↓

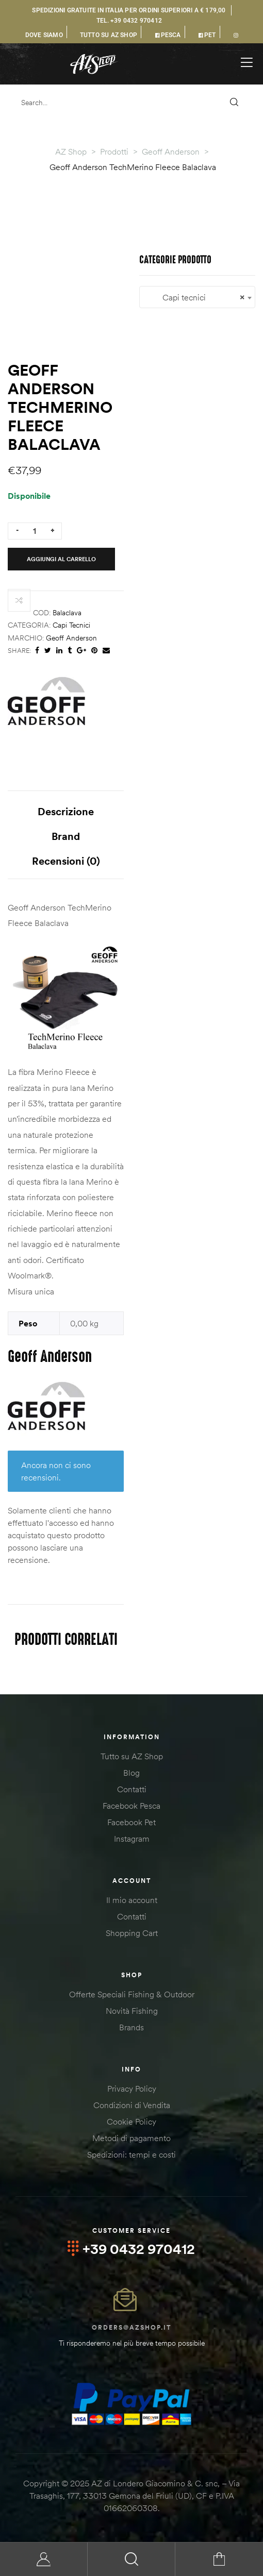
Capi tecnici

↑
↓

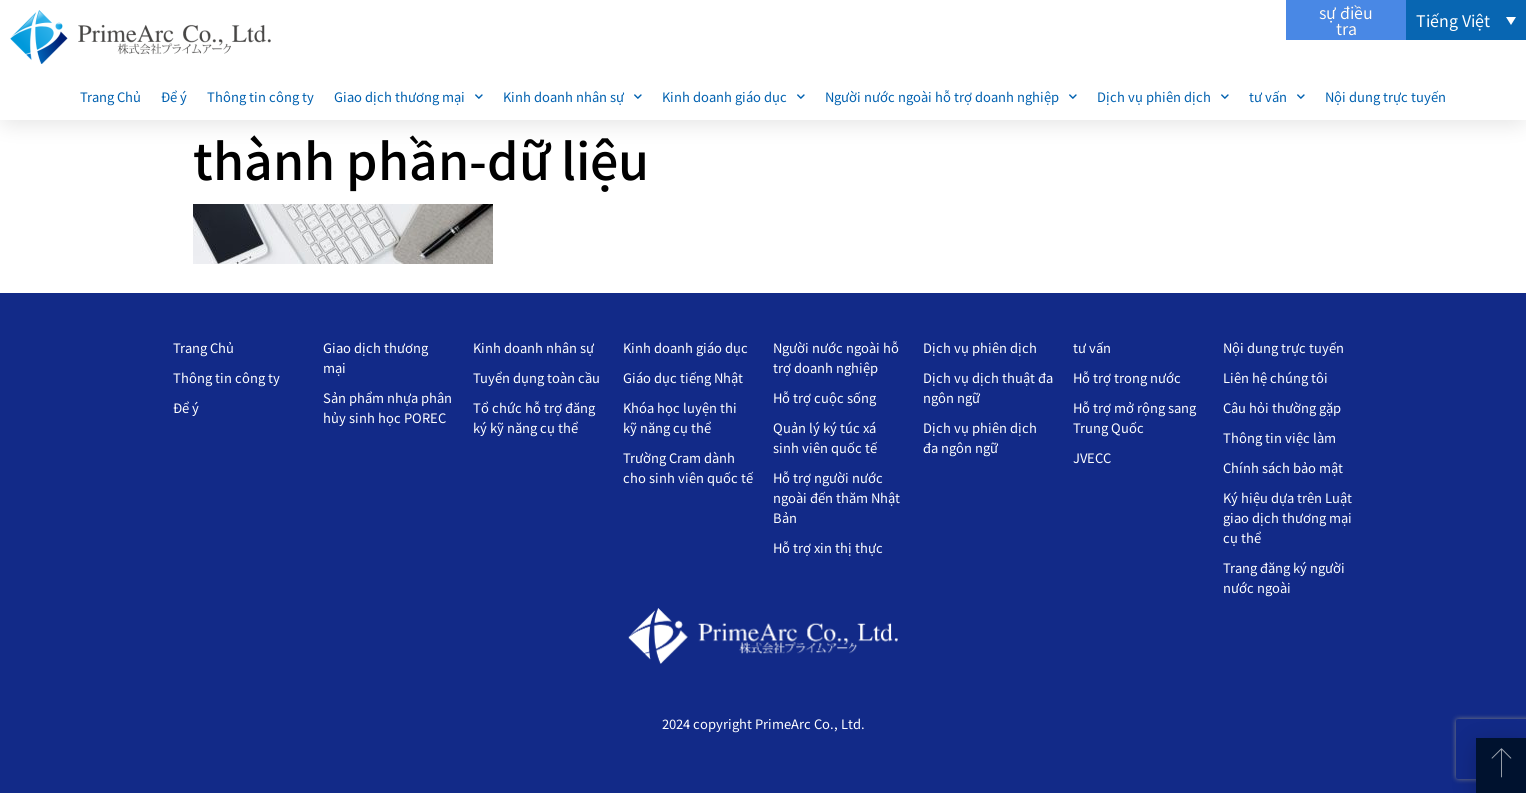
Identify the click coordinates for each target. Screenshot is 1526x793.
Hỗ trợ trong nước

↑
↓

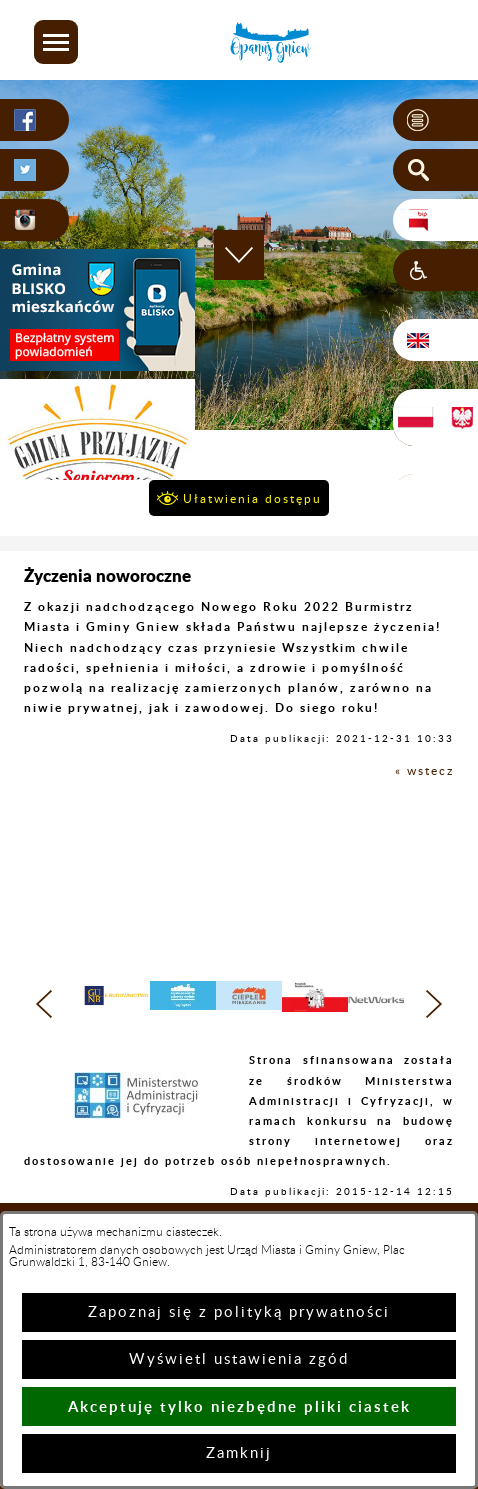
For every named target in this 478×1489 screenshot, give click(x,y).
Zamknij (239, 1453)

↑

Where the string "target" occurs in the data, return the whole line.

**RESULT OF THIS EXERCISE**:
Identify the click coordinates for each target. Screenshot is 1526x793.
For every named target in this 478×1489 screenshot, give click(x,y).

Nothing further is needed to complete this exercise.